After several years in secretive development, Omnity hopes that its semantic search engine can change our very idea of what online search can actually accomplish.
One new search engine is so confident in its technology that it thinks it could buy Google, and not the other way around.
In development for four years and only now, at CES 2016, out of so-called "stealth mode" in which the company said not a peep to the press, Omnity is a new kind of search engine that asks the question: What if, instead of searching for keywords like "baseball scores" or "best-rated Nintendo 64 games," a search engine let users search across disparate documents, from Wikipedia pages and news articles to patent filings and PDFs, in order to find shared interconnectedness?

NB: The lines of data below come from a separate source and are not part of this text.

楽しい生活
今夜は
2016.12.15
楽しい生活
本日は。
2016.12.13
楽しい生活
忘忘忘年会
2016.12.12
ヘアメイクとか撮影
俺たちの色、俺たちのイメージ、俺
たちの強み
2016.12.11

"What this lets users do is avoid the tyranny of taxonomy," said Omnity CEO Brian Sager at a Tuesday evening CES event called Digital Experience. "We probably should trademark that," he then joked.
Sager explained that when Omnity searches across documents, it throws out "grammatical glue but semantic noise"—commonly used words like "the," "he," "she," or "it." Stripped of this "noise," Omnity is then able to analyze the remaining "rare words" to find common threads that link together different documents.
"What this lets users do is avoid the tyranny of taxonomy"
In one example, Sager searched for documents related to the news article headline "CEO Exits After Mutual Fund Implodes," at which point Omnity pulled up related Wikipedia and NPR articles and a patent application that the company had filed. In another example, Omnity was asked to find more information about Ford becoming an information technology company. "If you wanted to find more information on this topic what would you look for?" asked Sager. "Keywords like Ford? Technology? Car? What would you get? Here, Omnity is able to analyze the words in that article to pull up further articles on topics like Ford's progress with self-driving cars, its Palo Alto research lab, and a patent application."
If you ask Sager, this new kind of search in which users take entire documents and look for semantic meaning rather than merely matching pre-cooked keywords has the potential to upend the very idea of "search," just as Google did when it launched in 1998, particularly in fields like academic and legal research and fact-checking.
"We don't view ourselves as being complementary and not competitive with Google," said Sager. Reading between the lines, when I asked if this meant Omnity was merely looking to be snapped up by Google, providing a nice financial return for its investors, Sager laughed off the assertion with a bold claim likely to generate sharp interest in the company.
"I use Google every day and it's great, but no, we're more likely to buy Google."